O ozônio ou ozono, conhecido como trioxigênio ou trioxigénio segundo a nomenclatura da IUPAC, é um alótropo triatômico do oxigênio muito menos estável que o diatômico O₂. É uma molécula composta por três átomos de oxigênio.

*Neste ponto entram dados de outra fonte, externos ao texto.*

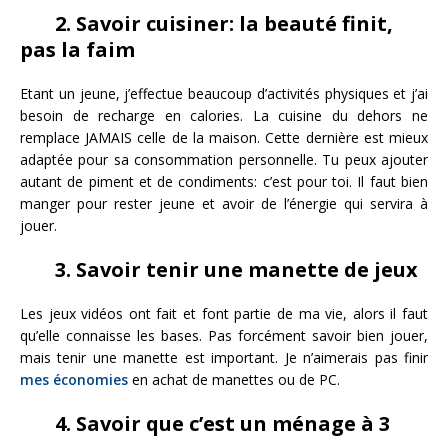
2. Savoir cuisiner: la beauté finit,
pas la faim
Etant un jeune, j’effectue beaucoup d’activités physiques et j’ai
besoin de recharge en calories. La cuisine du dehors ne
remplace JAMAIS celle de la maison. Cette dernière est mieux
adaptée pour sa consommation personnelle. Tu peux ajouter
autant de piment et de condiments: c’est pour toi. Il faut bien
manger pour rester jeune et avoir de l’énergie qui servira à
jouer.
3. Savoir tenir une manette de jeux
Les jeux vidéos ont fait et font partie de ma vie, alors il faut
qu’elle connaisse les bases. Pas forcément savoir bien jouer,
mais tenir une manette est important. Je n’aimerais pas finir
mes économies
en achat de manettes ou de PC.
4. Savoir que c’est un ménage à 3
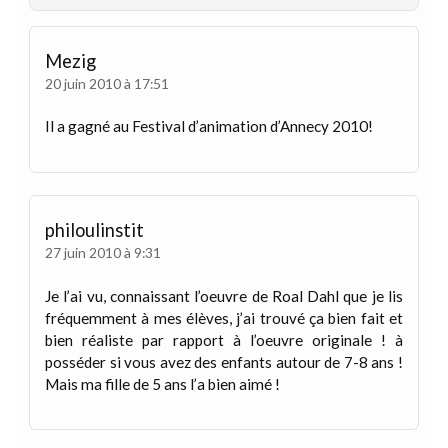
Mezig
20 juin 2010 à 17:51
Il a gagné au Festival d’animation d’Annecy 2010!
philoulinstit
27 juin 2010 à 9:31
Je l’ai vu, connaissant l’oeuvre de Roal Dahl que je lis
fréquemment à mes élèves, j’ai trouvé ça bien fait et
bien réaliste par rapport à l’oeuvre originale ! à
posséder si vous avez des enfants autour de 7-8 ans !
Mais ma fille de 5 ans l’a bien aimé !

Remove: bactérias,ácaros, vírus, odores, mofo e afasta insetos
terça-feira, 28 de janeiro de 2014
segunda-feira, 30 de dezembro de 2013
Evento Supino Reto - Apoio Atitude Academia
Estivemos presente pra apresentar água ozonizada com BIo3gen , +Fernando Vieira de Souza e e eu +Geigyson Ribeiro , Agradecemos desde já a todos que prestigiram o evento
segunda-feira, 9 de dezembro de 2013
Apresentaçao Ozonio Bio3gen Praça Central Caarapó Sabado dia 14/12
NESTE SABADO O BICHO VAI PEGAR, APRESENTAÇÃO DO OZÔNIO BIO 3 GEN O FUTURO JÁ CHEGOU EM CAARAPÓ MS. APRESENTAÇÃO DO SEU AMIGO GEIGYSON RIBEIRO DE CAARAPÓ DA MISTER COLIBRI. VAMOS CONHECER AS MARAVILHAS DO BIO3GEN.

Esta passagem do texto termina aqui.